What to work on: Images do not belong in the copy. Set down all the entries exactly.

● ● ● ●

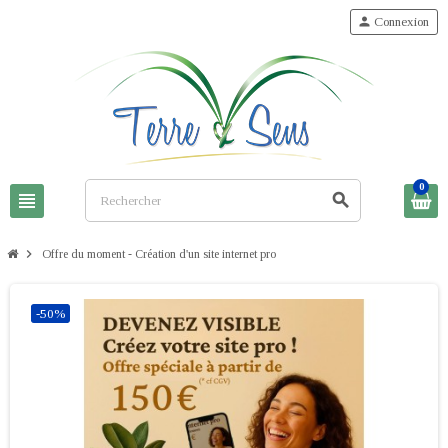
person
Connexion
0
view_headline
search
chevron_right
Offre du moment - Création d'un site internet pro
-50%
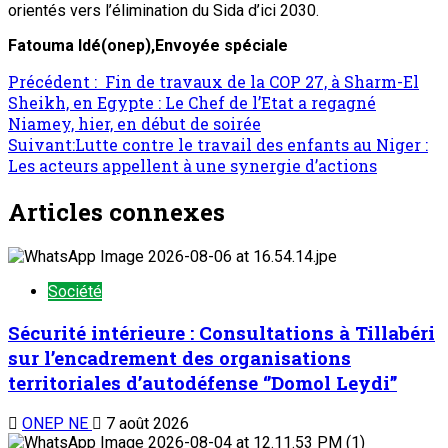
orientés vers l’élimination du Sida d’ici 2030.
Fatouma Idé
(onep)
,Envoyée spéciale
Navigation
Précédent :
Fin de travaux de la COP 27, à Sharm-El
Sheikh, en Egypte : Le Chef de l’Etat a regagné
d’article
Niamey, hier, en début de soirée
Suivant:
Lutte contre le travail des enfants au Niger :
Les acteurs appellent à une synergie d’actions
Articles connexes
Société
Sécurité intérieure : Consultations à Tillabéri
sur l’encadrement des organisations
territoriales d’autodéfense ‘’Domol Leydi’’
ONEP NE
7 août 2026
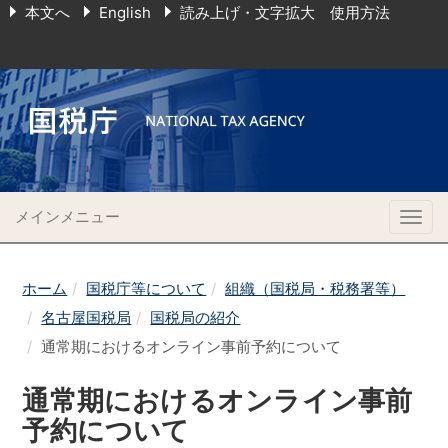
本文へ
English
読み上げ・文字拡大 使用方法
メインメニュー
Togg
navig
ホーム
国税庁等について
組織（国税局・税務署等）
名古屋国税局
国税局の紹介
通常期におけるオンライン事前予約について
通常期におけるオンライン事前
予約について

● ● ● ●

Result below:
person
Connexion
0
view_headline
search
chevron_right
Offre du moment - Création d'un site internet pro
-50%
orientés vers l’élimination du Sida d’ici 2030.
Fatouma Idé
(onep)
,Envoyée spéciale
Navigation
Précédent :
Fin de travaux de la COP 27, à Sharm-El
Sheikh, en Egypte : Le Chef de l’Etat a regagné
d’article
Niamey, hier, en début de soirée
Suivant:
Lutte contre le travail des enfants au Niger :
Les acteurs appellent à une synergie d’actions
Articles connexes
Société
Sécurité intérieure : Consultations à Tillabéri
sur l’encadrement des organisations
territoriales d’autodéfense ‘’Domol Leydi’’
ONEP NE
7 août 2026
本文へ
English
読み上げ・文字拡大 使用方法
メインメニュー
Togg
navig
ホーム
国税庁等について
組織（国税局・税務署等）
名古屋国税局
国税局の紹介
通常期におけるオンライン事前予約について
通常期におけるオンライン事前
予約について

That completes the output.